But too many of us then fall into the Willy Loman Syndrome. In Arthur Miller's drama "Death of a Salesman," Loman pitches himself, not the product.
That cult of personality, of course, doesn't close sales. From the get-go, it shuts down the sales process. The total focus has to be on the prospect.
There are standard tactics in selling to capture the prospects' total attention.
Many are intuitive. After all, as helpless infants we had to sell ourselves to caretakers in order to survive.
Some we learn in hands-on seminars such as those structured by Dale Carnegie trainers. For instance, before studying with Dale Carnegie coach, Michael Francoeur (email@example.com), I didn't know about "mirroring." That's the necessary process of picking up on the prospects' and organizations' branding and simulating that - smoothly.
How do you recognize that you should be shifting into a strategic sales mindset for cover letters and veering away from the cult of personality?
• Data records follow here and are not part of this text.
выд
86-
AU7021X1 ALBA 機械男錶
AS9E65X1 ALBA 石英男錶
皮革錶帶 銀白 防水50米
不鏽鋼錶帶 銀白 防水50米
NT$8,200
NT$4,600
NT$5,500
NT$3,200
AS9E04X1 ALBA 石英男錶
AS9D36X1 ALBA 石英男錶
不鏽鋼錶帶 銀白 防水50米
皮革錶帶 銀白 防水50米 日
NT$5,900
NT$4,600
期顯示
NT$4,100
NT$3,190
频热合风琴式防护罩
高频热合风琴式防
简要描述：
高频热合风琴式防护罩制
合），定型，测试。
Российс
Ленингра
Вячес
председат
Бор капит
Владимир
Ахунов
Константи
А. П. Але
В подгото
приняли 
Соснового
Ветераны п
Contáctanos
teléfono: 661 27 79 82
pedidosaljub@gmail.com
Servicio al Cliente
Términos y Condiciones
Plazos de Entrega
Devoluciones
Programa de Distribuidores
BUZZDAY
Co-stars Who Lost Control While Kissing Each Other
Here are the 4 signs:
- Letter has too many references to self. Keep the pronoun "I" to a minimum. In fact, an effective selling tactic is to leverage the "we." That is, you assume the sale. You will close on this sale, be hired, and become part of the "we" team.
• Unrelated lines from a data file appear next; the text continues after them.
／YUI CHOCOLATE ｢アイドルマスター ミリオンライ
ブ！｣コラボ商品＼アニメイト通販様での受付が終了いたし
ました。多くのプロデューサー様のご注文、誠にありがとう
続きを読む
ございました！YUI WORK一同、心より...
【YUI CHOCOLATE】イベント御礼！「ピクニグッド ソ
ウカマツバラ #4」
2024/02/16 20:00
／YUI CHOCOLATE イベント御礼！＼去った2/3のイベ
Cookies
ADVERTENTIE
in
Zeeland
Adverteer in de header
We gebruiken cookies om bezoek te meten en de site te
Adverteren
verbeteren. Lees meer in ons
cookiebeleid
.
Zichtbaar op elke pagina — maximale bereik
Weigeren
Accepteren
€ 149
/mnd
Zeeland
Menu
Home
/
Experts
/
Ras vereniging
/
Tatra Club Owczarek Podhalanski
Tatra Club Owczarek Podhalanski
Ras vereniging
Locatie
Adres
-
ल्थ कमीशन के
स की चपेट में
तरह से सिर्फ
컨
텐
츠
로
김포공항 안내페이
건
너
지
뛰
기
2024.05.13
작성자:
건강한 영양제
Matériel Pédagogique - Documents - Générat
- The tone doesn't mirror that of the individual's or organization's identity. You might be using buttoned-down corporate rhetoric to respond to a help-wanted from a startup. Or, the reverse. You are too casual when pitching to a law firm. Its culture is usually very traditional.
- The content isn't configured to transmit simply and quickly what you can accomplish for the employer or prospect. Instead, you get lost in your professional history. Every point made should be aligned with what is needed to get the task done better than all the other applicants.
- There is no Call To Acton (CTA). That is, you are not asking for the sale. In this situation, that asking for the sale would be to push to go on to the next step. That could be to be actually hired. Recently, a busy brandname tech firm contracted for my services based on only the cover letter. Typically, though, your CTA could be stating you are looking forward to talking with them further about how you will get results.
Often cover letters are your only way to "get in-front" of those who can provide you with work. That means you have to continually monitor what is effective and what no longer motivates employers and prospects to take action.
Meanwhile, it's a dog fight out there for your cover letter not to be tossed. Usually the first screening is about eliminating as many of the 300 others who also apply.
You have to survive that and wind up the top dog. That's the selling process mandated by cover letters.